# Provided records:

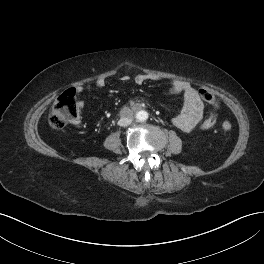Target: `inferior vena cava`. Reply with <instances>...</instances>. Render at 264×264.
I'll return each instance as SVG.
<instances>
[{
	"mask_svg": "<svg viewBox=\"0 0 264 264\" xmlns=\"http://www.w3.org/2000/svg\"><path fill=\"white\" fill-rule=\"evenodd\" d=\"M131 123H132V119L129 117H122L118 121V125L122 126V127H126V126L130 125Z\"/></svg>",
	"mask_w": 264,
	"mask_h": 264,
	"instance_id": "inferior-vena-cava-1",
	"label": "inferior vena cava"
}]
</instances>
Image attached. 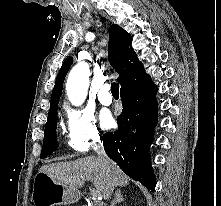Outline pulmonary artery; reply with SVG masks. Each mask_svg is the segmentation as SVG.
Returning a JSON list of instances; mask_svg holds the SVG:
<instances>
[{"label": "pulmonary artery", "instance_id": "pulmonary-artery-1", "mask_svg": "<svg viewBox=\"0 0 221 206\" xmlns=\"http://www.w3.org/2000/svg\"><path fill=\"white\" fill-rule=\"evenodd\" d=\"M98 100L103 105H110L112 103V96L110 93V85L104 84L101 86L98 93Z\"/></svg>", "mask_w": 221, "mask_h": 206}]
</instances>
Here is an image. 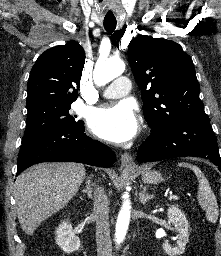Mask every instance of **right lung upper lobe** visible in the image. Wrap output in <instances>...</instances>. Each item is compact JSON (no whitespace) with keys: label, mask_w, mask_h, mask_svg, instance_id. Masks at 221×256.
<instances>
[{"label":"right lung upper lobe","mask_w":221,"mask_h":256,"mask_svg":"<svg viewBox=\"0 0 221 256\" xmlns=\"http://www.w3.org/2000/svg\"><path fill=\"white\" fill-rule=\"evenodd\" d=\"M84 63V49L77 42L55 46L42 53L29 76L27 109L74 102L78 97Z\"/></svg>","instance_id":"obj_1"}]
</instances>
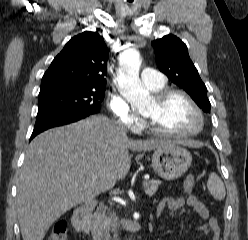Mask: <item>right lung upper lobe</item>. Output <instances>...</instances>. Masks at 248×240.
<instances>
[{"instance_id":"cb5924a9","label":"right lung upper lobe","mask_w":248,"mask_h":240,"mask_svg":"<svg viewBox=\"0 0 248 240\" xmlns=\"http://www.w3.org/2000/svg\"><path fill=\"white\" fill-rule=\"evenodd\" d=\"M108 53L96 32L73 37L45 72L40 94L66 89H105Z\"/></svg>"}]
</instances>
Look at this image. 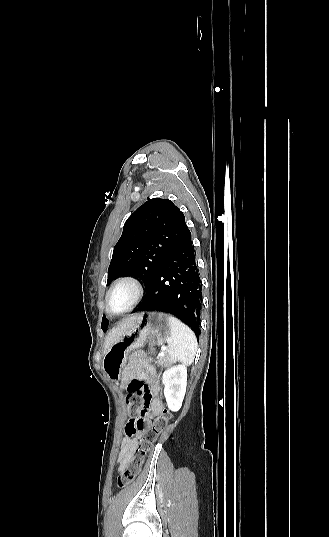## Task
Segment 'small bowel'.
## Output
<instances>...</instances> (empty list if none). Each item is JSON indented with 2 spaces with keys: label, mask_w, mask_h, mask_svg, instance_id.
Instances as JSON below:
<instances>
[{
  "label": "small bowel",
  "mask_w": 329,
  "mask_h": 537,
  "mask_svg": "<svg viewBox=\"0 0 329 537\" xmlns=\"http://www.w3.org/2000/svg\"><path fill=\"white\" fill-rule=\"evenodd\" d=\"M126 378L128 384L124 396H136L144 389L150 396V401L146 406L148 422L156 420L161 412L162 404L158 398L160 384L154 365L142 353L134 354L126 368ZM140 432L129 422L125 427V437L123 438L117 456V470L123 472L136 453L139 443Z\"/></svg>",
  "instance_id": "obj_1"
}]
</instances>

# Action item:
Exact copies of the lines from the one holding "<instances>...</instances> (empty list" through the last line above, and only those, make up the answer.

# Written response:
<instances>...</instances> (empty list if none). Each item is JSON indented with 2 spaces with keys: label, mask_w, mask_h, mask_svg, instance_id.
Instances as JSON below:
<instances>
[{
  "label": "small bowel",
  "mask_w": 329,
  "mask_h": 537,
  "mask_svg": "<svg viewBox=\"0 0 329 537\" xmlns=\"http://www.w3.org/2000/svg\"><path fill=\"white\" fill-rule=\"evenodd\" d=\"M126 378L128 384L124 396H136L144 389L150 396V401L146 406L148 422L156 420L161 412L162 404L158 398L160 384L154 365L142 353L134 354L126 368ZM140 432L129 422L125 427V437L123 438L117 456V470L123 472L136 453L139 443Z\"/></svg>",
  "instance_id": "obj_1"
}]
</instances>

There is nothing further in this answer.